# Loader Snow Removal (pics)



## VolvoL60F (Jan 9, 2011)

Here are some pictures I took at the mall. Mostly Volvo loaders.


----------



## porter lawncare (Aug 14, 2007)

thats sweet


----------



## VolvoL60F (Jan 9, 2011)

Some more pictures.


----------



## newhere (Oct 13, 2009)

they must be a huge company to have their own fuel truck!


----------



## STIHL GUY (Sep 22, 2009)

newhere;1210089 said:


> they must be a huge company to have their own fuel truck!


thats what i was thinking lol...sweet pictures


----------



## VolvoL60F (Jan 9, 2011)

newhere;1210089 said:


> they must be a huge company to have their own fuel truck!

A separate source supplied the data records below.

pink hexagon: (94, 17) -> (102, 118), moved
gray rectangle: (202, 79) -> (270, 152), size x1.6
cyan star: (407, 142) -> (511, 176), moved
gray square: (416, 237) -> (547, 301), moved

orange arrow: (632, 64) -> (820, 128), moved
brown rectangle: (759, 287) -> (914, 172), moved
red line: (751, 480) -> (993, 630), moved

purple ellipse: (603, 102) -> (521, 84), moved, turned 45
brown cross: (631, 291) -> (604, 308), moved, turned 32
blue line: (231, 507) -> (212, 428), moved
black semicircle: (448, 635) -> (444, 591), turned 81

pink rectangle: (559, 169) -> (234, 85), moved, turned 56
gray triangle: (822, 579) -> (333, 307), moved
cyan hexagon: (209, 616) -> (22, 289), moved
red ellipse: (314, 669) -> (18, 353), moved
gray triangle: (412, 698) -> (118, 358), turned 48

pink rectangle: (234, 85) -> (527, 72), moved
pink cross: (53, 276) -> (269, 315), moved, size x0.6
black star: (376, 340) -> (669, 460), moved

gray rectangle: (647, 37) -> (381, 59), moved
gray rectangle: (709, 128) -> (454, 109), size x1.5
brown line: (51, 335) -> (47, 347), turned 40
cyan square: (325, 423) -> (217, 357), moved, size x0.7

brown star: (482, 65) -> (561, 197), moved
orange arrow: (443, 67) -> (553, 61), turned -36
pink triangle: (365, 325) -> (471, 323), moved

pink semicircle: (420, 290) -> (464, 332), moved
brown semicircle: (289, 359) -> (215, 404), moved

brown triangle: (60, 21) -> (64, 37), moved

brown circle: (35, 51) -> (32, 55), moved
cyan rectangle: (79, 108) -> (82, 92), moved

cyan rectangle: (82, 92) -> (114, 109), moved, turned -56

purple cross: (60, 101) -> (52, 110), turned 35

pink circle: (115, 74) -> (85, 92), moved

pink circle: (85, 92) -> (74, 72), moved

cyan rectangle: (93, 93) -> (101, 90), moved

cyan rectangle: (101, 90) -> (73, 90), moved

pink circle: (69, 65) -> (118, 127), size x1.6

They are a very big company, over 100 machines.


----------



## newhere (Oct 13, 2009)

are they snow only? snow and lawn ? or are they excavating contractors looking to keep busy in the winter?


----------



## NEUSWEDE (Mar 14, 2003)

Nice pictures when I saw the second picture I said hey that's Grondin. Good to see a fellow Mainer. Are you just an equipment operator for them? They do the Cabela's plaza too right? 

What size Blade is that on the Cat Track loader?

I am out of Gorham as well.


----------



## VolvoL60F (Jan 9, 2011)

newhere;1210117 said:


> are they snow only? snow and lawn ? or are they excavating contractors looking to keep busy in the winter?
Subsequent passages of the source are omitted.